Une Fille de madame Angot féministe bienvenue à l’Opéra Comique 

L’Opéra comique dévoile une Fille de madame Angot féministe haute en couleur et ravive à merveille le chef-d’œuvre de Charles Lecocq (1832-1918).

La Fille de Madame Angot, les extraits

L’Opéra Comique ne manque pas d’audace ! Après une Carmen dont Andreas Homoki soulignait le féminicide, la salle Favart dévoile une Fille de madame Angot au dénouement engagé, avec en toile de fond mai 68 ! Un joyau plein de fantaisie signé Richard Brunel, directeur de l’Opéra national de Lyon.

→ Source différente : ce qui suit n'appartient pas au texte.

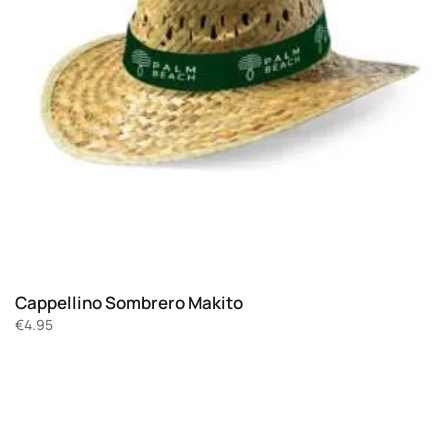
Cappellino Sombrero Makito
€
4.95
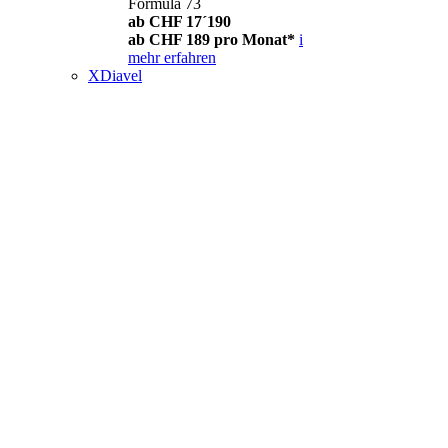
Formula 73
ab CHF 17´190
ab CHF 189 pro Monat*
i
mehr erfahren
XDiavel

La Fille De Madame Angot © Jean-Louis Fernandez

Absente des théâtres parisiens en version scénique depuis 1986, l’opérette en trois actes et à succès de Charles Lecocq, héritier d’Offenbach, fait son retour en fanfare à l’Opéra Comique. Enjouée, l’œuvre de Charles Lecocq est beaucoup plus complexe qu’il n’y paraît et se révèle d’une surprenante modernité. Dans la version originelle, le récit se déroule sous le Directoire à un moment où les nostalgiques de l’Ancien Régime et les partisans de la République s’opposent. Fille de l’énigmatique Mme Angot, la porte‑parole poissarde des parisiens pendant la Révolution, Clairette, élevée par les Forts et les Dames de la Halle, est promise au benêt perruquier Pomponnet, mais la jeune femme, pleine de fougue, en aime un autre : le chansonnier royaliste Ange Pitou (1767-1846) qui s’amourache lui de la belle actrice Mademoiselle Lange (1772-1825), favorite officielle de Paul Barras (1755-1829) mais amante du financier Larivaudière. Forcément, un tel imbroglio sera le fruit d’une myriade de rebondissements ! Ce vaudeville rocambolesque et politique mêle personnages fictifs et réels : Mademoiselle Lange, Paul Barras et Ange Pitou ont bien existé ! 

La Fille De Madame Angot © Jean-Louis Fernandez

En transposant l’histoire en mai 1968, au cœur d’une usine automobile (un décor de trois étages impressionnant) et du Cinéma Odéon, Richard Brunel fait de La Fille de madame Angot une fresque sociale engagée qui fait écho à l’Inflation actuelle. Dans son feu d’artifice coloré et flamboyant se dessine le portrait d’une jeunesse combative, éprise de vérité et de liberté. Tou commence par un Fort qui tague sur un mur ces mots : « Prenez vos désir pour des réalités ». Le ton est donné. En grande partie respectueux du livret de Clairville, Paul Siraudin et Victor Koning, Richard Brunel s’en éloigne toutefois pour proposer un dénouement dans l’air du temps, par l’intermédiaire de pancartes révolutionnaires. Manipulée par les hommes, sa Fille de madame Angot finit par s’en affranchir dans un final jouissif. Masques mexicains, costumes flashy, hommage aux Demoiselles de Rochefort… la version de Richard Brunel ne manque pas de fantaisie et permet de (re)découvrir cette partition enthousiasmante truffée de chœurs énergisants, magnifiée par un casting et une direction musicale (Hervé Niquet) hors pair.

La Fille De Madame Angot © Jean-Louis Fernandez

La Fille de madame Angot à l’Opéra Comique jusqu’au 5 octobre 2023.

Direction musicale : Hervé Niquet – Mise en scène : Richard Brunel – Avec Hélène Guilmette, Véronique Gens, Pierre Derhet, Julien Behr, Matthieu Lécroart, Floriane Derthe, Ludmilla Bouakkaz, Antoine Foulon, Geoffrey Carey, Matthieu Walendzik, François Pardailhe – Orchestre de chambre de Paris – Chœur Le Concert Spirituel.